**WORK TO COMPLETE:**
Among the records that follow, find each line holding the word "plus" and copy it.

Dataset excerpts
▬▬▬

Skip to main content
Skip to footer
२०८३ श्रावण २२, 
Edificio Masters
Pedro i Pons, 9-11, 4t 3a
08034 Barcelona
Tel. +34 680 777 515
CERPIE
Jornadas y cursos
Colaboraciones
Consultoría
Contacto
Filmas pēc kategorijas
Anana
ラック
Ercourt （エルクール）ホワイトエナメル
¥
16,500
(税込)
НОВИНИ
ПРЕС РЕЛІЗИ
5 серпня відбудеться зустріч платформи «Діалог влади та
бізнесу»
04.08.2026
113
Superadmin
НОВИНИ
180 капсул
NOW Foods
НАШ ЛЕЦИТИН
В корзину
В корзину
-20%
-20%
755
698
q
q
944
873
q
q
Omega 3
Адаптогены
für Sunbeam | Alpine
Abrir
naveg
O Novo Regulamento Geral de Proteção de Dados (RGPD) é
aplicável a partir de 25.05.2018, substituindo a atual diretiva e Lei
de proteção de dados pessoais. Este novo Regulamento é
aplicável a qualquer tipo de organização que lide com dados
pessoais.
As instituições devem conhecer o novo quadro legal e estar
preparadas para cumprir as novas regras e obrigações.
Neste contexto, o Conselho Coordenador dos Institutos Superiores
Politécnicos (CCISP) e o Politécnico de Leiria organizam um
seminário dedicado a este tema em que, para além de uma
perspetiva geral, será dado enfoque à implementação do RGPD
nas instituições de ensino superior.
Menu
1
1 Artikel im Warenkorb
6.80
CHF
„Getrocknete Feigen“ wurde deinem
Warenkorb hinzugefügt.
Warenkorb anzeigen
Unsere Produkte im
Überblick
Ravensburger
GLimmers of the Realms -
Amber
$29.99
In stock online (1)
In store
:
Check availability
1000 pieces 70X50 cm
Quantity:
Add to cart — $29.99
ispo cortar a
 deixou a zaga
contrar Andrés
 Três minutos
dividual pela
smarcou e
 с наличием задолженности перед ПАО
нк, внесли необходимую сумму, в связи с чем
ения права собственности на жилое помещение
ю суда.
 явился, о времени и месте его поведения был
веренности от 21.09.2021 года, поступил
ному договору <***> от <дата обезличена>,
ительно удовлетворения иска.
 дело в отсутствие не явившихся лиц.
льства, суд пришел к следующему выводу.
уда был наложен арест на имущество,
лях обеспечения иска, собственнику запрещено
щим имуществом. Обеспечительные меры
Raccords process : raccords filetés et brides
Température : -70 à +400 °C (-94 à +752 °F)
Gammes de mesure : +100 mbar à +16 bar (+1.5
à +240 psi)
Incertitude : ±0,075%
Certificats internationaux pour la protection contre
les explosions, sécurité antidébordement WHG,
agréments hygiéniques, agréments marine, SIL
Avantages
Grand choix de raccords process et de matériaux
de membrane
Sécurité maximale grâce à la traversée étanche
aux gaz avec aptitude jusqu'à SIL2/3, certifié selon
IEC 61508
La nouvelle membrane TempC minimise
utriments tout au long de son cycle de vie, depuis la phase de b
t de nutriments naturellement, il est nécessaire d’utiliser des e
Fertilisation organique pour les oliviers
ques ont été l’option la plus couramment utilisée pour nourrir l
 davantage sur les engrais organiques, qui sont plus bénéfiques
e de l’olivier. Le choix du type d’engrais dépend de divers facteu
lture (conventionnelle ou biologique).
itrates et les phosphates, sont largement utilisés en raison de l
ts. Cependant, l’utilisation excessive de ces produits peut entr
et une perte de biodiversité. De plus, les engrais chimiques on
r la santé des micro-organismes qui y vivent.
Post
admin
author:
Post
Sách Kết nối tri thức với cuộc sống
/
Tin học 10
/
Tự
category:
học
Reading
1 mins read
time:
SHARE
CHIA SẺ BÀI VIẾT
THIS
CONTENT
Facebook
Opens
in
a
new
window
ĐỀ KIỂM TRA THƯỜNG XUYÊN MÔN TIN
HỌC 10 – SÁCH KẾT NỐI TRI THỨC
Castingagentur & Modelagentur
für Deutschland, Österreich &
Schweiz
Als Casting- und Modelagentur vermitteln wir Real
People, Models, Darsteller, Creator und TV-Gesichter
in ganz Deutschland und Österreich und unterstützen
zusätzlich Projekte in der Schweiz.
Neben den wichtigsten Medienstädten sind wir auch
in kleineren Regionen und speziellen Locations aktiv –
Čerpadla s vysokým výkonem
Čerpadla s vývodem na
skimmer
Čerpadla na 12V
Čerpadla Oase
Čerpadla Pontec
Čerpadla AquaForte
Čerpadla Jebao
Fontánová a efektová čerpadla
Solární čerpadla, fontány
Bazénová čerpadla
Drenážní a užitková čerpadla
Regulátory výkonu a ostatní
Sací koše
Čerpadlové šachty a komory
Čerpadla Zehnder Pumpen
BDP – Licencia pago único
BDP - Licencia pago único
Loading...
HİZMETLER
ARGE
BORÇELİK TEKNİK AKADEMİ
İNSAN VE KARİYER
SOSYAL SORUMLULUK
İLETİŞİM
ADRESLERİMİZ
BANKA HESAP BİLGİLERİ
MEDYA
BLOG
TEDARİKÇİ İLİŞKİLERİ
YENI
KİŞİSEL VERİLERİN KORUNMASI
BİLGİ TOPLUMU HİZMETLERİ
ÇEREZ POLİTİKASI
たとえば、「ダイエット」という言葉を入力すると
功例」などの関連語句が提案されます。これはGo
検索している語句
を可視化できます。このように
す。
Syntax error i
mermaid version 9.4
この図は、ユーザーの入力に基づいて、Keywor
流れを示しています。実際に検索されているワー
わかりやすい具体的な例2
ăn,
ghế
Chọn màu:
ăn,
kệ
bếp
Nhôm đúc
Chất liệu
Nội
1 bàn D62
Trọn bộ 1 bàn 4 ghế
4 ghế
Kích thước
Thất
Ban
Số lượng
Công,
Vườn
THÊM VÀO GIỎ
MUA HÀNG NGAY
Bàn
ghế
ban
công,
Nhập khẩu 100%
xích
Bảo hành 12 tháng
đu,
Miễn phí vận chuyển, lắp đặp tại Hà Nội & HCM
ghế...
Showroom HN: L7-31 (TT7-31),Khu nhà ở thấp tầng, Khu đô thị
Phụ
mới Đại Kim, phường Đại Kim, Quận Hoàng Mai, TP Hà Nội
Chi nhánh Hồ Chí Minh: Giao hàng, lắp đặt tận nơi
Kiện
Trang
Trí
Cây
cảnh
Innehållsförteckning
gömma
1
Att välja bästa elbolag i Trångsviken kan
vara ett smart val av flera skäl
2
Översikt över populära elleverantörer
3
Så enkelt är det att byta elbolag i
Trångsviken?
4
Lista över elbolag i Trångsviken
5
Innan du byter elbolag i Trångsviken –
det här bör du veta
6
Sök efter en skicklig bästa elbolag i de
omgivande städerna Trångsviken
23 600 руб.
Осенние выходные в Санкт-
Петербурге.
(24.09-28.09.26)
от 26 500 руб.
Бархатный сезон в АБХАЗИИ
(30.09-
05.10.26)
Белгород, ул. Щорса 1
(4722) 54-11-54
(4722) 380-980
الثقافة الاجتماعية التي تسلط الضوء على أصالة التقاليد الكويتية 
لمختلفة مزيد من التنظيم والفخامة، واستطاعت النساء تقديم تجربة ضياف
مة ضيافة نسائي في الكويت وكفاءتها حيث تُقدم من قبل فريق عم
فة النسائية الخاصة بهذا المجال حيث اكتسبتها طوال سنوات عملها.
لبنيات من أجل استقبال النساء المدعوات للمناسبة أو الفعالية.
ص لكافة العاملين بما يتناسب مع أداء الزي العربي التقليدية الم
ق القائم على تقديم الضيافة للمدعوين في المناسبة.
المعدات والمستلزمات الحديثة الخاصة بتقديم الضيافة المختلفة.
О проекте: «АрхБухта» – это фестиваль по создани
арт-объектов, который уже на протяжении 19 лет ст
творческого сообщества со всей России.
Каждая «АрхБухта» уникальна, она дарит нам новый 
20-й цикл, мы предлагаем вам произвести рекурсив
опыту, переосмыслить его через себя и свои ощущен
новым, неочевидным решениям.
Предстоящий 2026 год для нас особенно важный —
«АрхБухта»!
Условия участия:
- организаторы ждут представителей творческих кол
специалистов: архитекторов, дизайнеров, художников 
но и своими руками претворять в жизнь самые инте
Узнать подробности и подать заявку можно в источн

▬▬▬

**RESULT OF THE TASK:**
ques ont été l’option la plus couramment utilisée pour nourrir l
 davantage sur les engrais organiques, qui sont plus bénéfiques
et une perte de biodiversité. De plus, les engrais chimiques on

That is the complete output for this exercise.